DATA →
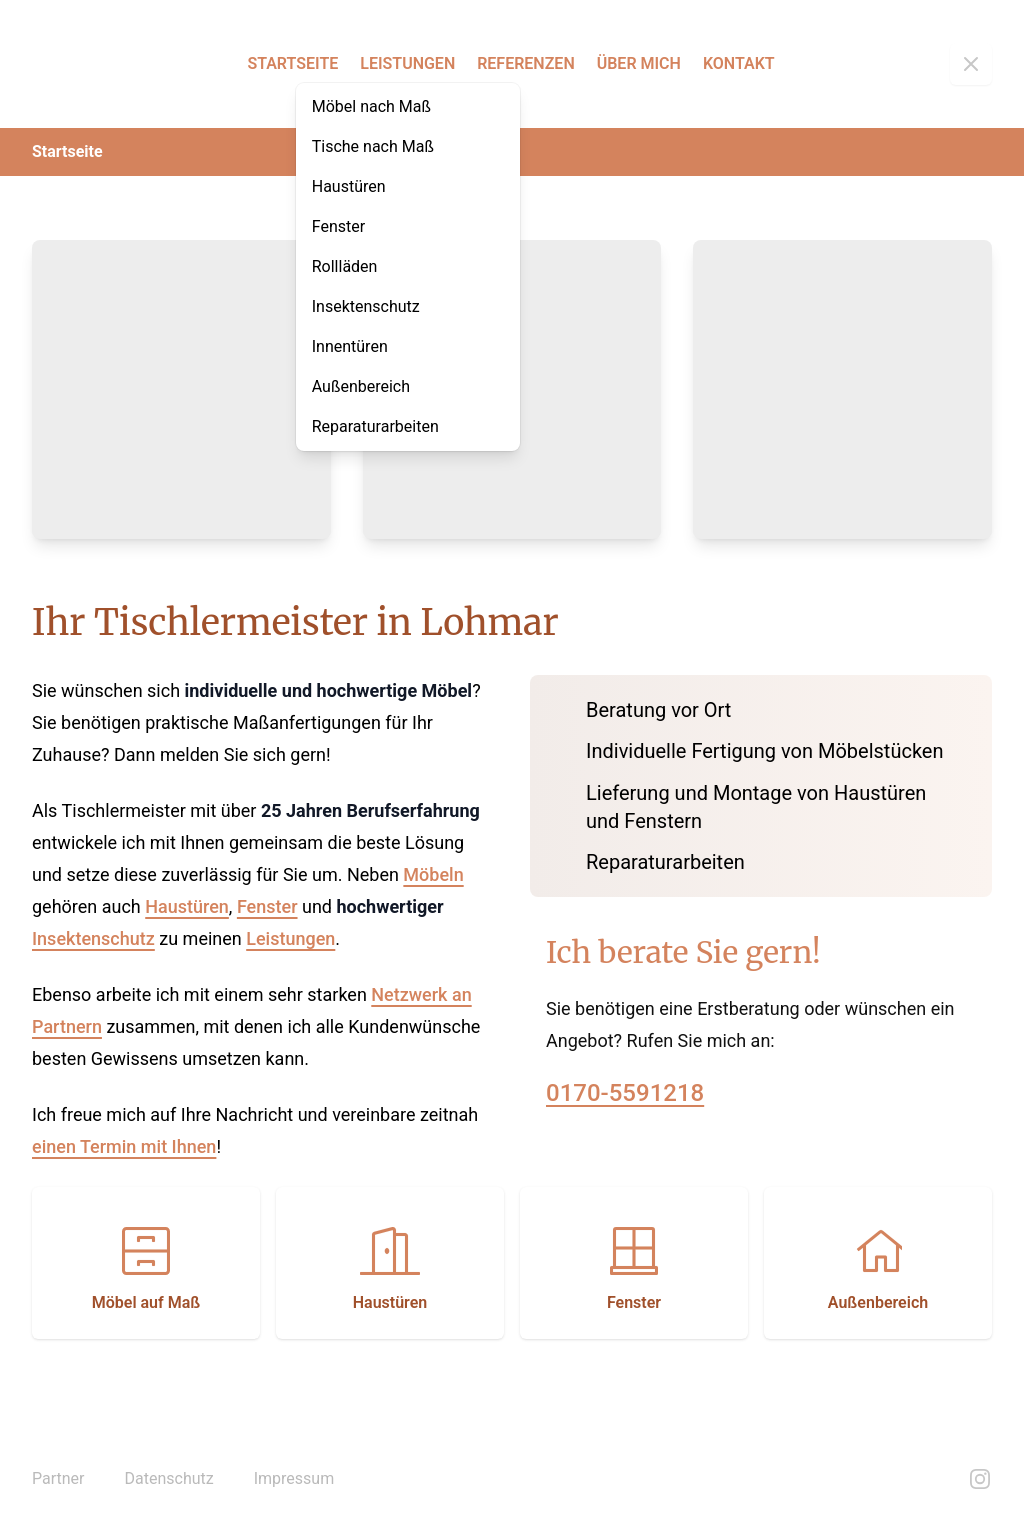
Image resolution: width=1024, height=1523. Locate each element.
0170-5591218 (625, 1093)
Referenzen (526, 63)
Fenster (338, 226)
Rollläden (345, 266)
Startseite (292, 63)
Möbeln (433, 874)
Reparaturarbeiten (375, 426)
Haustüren (349, 186)
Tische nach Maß (373, 146)
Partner (58, 1478)
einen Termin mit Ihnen (124, 1146)
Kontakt (739, 63)
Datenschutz (169, 1478)
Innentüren (350, 346)
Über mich (639, 63)
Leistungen (407, 63)
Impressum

AIM OF THE TASK → Set down only the lines above that fall between the line holding "0170-5591218 (625, 1093)" and the line holding "Über mich (639, 63)", inclusive, keeping each exact.

ANSWER FOR THE TASK →
0170-5591218 (625, 1093)
Referenzen (526, 63)
Fenster (338, 226)
Rollläden (345, 266)
Startseite (292, 63)
Möbeln (433, 874)
Reparaturarbeiten (375, 426)
Haustüren (349, 186)
Tische nach Maß (373, 146)
Partner (58, 1478)
einen Termin mit Ihnen (124, 1146)
Kontakt (739, 63)
Datenschutz (169, 1478)
Innentüren (350, 346)
Über mich (639, 63)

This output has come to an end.